*Task goal:*
Your response should contain only the lines running from the top of the data below through the line with "разным государственным вопроса", both included. Pictures must be omitted.
● ● ●
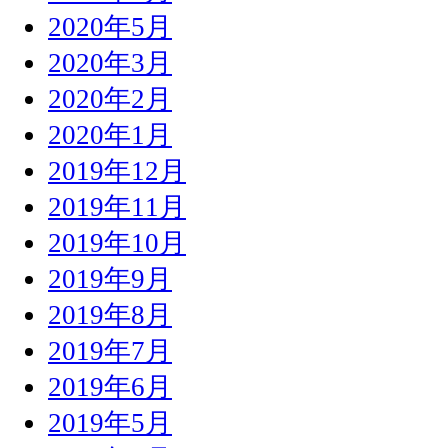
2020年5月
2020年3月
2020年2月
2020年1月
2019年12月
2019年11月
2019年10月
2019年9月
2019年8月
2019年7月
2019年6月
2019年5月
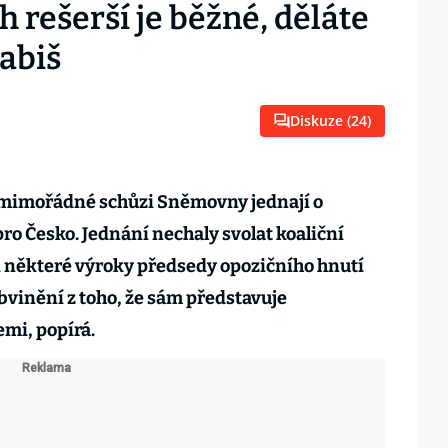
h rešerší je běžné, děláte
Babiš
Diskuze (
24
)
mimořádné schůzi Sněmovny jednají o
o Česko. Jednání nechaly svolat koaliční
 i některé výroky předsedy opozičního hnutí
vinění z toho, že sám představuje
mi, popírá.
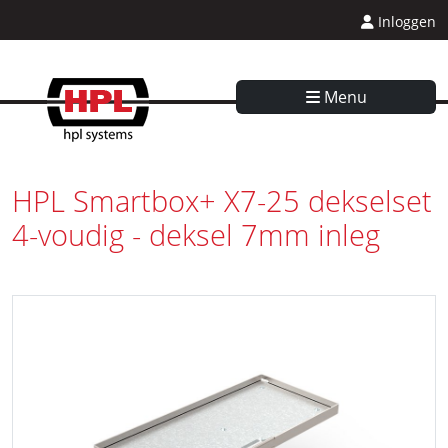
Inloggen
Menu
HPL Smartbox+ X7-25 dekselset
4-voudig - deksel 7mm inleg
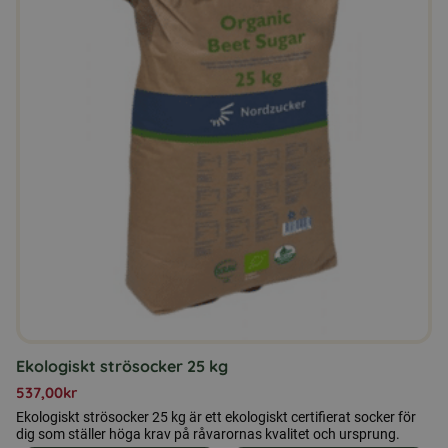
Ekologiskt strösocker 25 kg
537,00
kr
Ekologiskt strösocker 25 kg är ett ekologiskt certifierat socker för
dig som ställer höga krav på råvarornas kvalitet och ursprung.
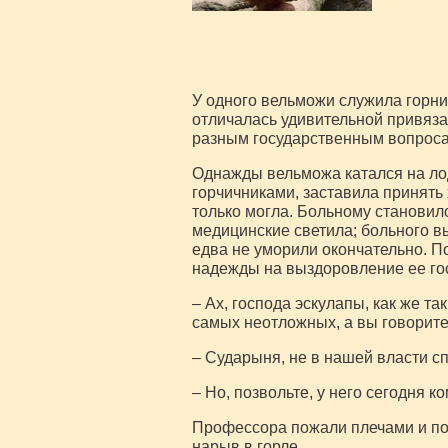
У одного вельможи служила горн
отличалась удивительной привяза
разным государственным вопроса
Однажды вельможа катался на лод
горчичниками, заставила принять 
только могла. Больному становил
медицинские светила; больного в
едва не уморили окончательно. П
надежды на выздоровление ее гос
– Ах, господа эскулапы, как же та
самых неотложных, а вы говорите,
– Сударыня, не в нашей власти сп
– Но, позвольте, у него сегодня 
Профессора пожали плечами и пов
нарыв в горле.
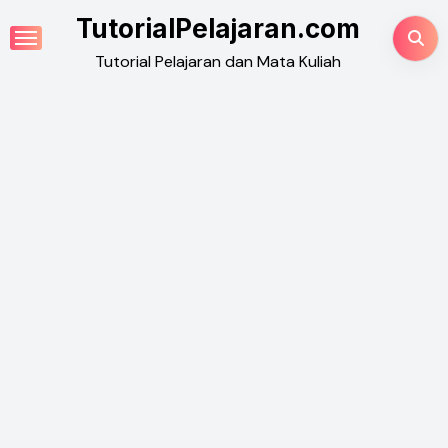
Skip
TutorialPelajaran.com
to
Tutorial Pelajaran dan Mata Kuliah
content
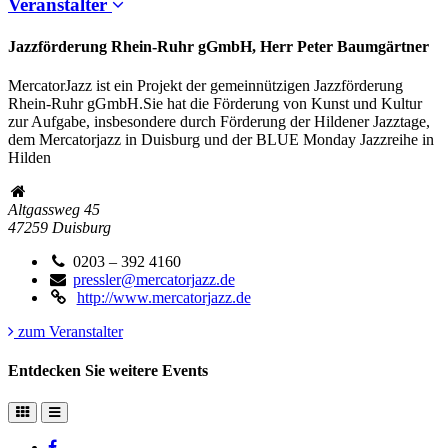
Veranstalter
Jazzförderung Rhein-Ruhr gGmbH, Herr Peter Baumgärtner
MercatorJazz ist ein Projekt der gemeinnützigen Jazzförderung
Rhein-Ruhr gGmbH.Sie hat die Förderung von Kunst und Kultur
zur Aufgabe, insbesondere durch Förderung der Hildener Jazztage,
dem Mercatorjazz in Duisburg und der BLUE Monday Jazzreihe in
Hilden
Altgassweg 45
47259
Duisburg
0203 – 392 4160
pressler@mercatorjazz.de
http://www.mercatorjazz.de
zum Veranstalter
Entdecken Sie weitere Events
● ● ●
*The completed task:*
2020年5月
2020年3月
2020年2月
2020年1月
2019年12月
2019年11月
2019年10月
2019年9月
2019年8月
2019年7月
2019年6月
2019年5月
h rešerší je běžné, děláte
Babiš
Diskuze (
24
)
mimořádné schůzi Sněmovny jednají o
o Česko. Jednání nechaly svolat koaliční
 i některé výroky předsedy opozičního hnutí
vinění z toho, že sám představuje
mi, popírá.
Inloggen
Menu
HPL Smartbox+ X7-25 dekselset
4-voudig - deksel 7mm inleg
Ekologiskt strösocker 25 kg
537,00
kr
Ekologiskt strösocker 25 kg är ett ekologiskt certifierat socker för
dig som ställer höga krav på råvarornas kvalitet och ursprung.
У одного вельможи служила горн
отличалась удивительной привяза
разным государственным вопроса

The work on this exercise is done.